Deep Learning in Long-Short Stock Portfolio Allocation: An Empirical Study

TL;DR

This study empirically evaluates deep learning models like MLP, CNN, LSTM, and Transformer for dynamic long-short stock portfolio management using decade-long datasets from S&P 500 and NASDAQ, showing improved performance metrics.

Contribution

It introduces an empirical comparison of multiple deep learning architectures for stock return prediction and portfolio allocation, demonstrating their effectiveness in financial applications.

Findings

Deep learning models outperform traditional methods in portfolio returns.

LSTM and Transformer models achieve higher Sharpe ratios.
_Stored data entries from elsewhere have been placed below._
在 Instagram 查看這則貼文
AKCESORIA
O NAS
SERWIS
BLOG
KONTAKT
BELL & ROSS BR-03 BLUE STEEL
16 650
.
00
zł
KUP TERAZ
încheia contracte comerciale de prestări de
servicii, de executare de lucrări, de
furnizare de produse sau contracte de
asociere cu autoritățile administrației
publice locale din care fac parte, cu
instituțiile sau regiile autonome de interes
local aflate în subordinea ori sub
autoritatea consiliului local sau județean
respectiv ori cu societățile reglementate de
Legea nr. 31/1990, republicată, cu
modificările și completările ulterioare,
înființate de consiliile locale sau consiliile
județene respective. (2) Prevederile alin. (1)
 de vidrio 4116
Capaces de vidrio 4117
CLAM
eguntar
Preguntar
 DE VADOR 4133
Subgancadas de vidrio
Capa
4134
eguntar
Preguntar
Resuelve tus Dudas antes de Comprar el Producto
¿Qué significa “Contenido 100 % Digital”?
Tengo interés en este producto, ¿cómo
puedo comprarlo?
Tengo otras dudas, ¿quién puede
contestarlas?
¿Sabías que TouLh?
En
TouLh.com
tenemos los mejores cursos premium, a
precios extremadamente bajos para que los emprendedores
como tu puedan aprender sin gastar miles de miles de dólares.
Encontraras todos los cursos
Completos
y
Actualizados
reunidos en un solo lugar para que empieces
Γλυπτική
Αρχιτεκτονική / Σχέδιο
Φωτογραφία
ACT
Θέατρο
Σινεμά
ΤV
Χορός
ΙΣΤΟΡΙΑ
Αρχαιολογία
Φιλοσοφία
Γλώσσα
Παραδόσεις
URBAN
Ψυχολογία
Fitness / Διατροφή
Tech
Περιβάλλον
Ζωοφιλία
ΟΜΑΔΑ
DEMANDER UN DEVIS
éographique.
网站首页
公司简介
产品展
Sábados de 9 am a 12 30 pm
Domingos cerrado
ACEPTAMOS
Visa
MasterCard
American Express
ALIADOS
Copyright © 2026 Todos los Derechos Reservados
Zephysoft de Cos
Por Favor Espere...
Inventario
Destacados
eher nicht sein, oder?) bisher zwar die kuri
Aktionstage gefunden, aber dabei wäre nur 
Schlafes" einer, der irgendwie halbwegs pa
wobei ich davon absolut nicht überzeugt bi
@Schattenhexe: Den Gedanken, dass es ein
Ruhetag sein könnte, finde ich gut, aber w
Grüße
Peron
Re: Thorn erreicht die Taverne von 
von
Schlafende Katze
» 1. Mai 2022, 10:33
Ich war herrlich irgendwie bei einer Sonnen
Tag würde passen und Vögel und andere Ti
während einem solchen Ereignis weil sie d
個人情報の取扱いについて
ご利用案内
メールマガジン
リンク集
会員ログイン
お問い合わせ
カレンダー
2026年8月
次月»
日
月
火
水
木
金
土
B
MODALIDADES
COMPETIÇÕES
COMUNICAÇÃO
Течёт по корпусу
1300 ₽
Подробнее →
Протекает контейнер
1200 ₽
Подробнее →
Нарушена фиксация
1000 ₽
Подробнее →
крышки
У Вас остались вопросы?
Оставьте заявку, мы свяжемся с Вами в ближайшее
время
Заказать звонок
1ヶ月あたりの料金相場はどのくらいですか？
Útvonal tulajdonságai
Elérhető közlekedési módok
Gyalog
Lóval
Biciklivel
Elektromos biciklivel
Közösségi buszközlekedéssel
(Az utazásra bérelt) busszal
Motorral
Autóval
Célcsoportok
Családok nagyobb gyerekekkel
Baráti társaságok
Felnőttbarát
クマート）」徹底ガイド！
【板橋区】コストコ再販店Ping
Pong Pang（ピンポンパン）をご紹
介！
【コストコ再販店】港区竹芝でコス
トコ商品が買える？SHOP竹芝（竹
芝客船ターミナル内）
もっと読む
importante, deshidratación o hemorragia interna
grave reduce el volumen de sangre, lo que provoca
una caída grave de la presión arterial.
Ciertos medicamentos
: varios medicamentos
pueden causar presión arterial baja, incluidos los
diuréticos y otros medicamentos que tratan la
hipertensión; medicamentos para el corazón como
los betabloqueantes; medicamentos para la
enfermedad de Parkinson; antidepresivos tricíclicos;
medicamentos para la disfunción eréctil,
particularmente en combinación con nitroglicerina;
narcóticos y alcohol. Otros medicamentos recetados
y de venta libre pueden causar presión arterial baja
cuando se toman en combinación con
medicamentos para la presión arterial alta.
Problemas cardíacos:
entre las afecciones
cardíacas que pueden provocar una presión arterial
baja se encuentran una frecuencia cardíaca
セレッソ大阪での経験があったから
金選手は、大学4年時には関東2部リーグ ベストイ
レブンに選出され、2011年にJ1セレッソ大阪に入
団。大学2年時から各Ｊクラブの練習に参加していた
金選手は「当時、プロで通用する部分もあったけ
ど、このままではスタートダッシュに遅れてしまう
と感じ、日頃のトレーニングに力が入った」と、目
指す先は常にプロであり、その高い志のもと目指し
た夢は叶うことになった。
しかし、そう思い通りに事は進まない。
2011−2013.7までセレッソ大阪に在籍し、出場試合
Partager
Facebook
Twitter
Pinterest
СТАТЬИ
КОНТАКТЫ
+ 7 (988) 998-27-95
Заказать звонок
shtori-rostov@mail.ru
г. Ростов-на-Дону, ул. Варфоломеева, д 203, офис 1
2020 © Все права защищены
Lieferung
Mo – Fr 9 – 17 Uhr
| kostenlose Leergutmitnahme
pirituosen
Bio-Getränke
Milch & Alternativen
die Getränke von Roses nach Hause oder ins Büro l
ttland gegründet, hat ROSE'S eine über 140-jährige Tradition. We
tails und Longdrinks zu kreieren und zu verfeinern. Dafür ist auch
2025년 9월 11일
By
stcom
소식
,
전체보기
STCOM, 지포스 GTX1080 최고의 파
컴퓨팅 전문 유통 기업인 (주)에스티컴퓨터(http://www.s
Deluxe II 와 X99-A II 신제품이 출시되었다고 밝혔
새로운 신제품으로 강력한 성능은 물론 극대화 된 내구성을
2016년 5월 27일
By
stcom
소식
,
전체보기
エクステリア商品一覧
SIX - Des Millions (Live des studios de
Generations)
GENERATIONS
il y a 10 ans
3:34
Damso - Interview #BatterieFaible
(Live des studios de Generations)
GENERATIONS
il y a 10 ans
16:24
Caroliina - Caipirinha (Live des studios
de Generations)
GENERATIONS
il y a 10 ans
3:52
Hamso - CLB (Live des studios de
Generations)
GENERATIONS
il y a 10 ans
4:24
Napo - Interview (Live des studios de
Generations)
Models effectively reduce maximum drawdown during testing.

Abstract

This paper provides an empirical study explores the application of deep learning algorithms-Multilayer Perceptron (MLP), Convolutional Neural Networks (CNN), Long Short-Term Memory (LSTM), and Transformer-in constructing long-short stock portfolios. Two datasets comprising randomly selected stocks from the S&P500 and NASDAQ indices, each spanning a decade of daily data, are utilized. The models predict daily stock returns based on historical features such as past returns,Relative Strength Index (RSI), trading volume, and volatility. Portfolios are dynamically adjusted by longing stocks with positive predicted returns and shorting those with negative predictions, with equal asset weights. Performance is evaluated over a two-year testing period, focusing on return, Sharpe ratio, and maximum drawdown metrics. The results demonstrate the efficacy of deep learning models in enhancing long-short stock portfolio performance.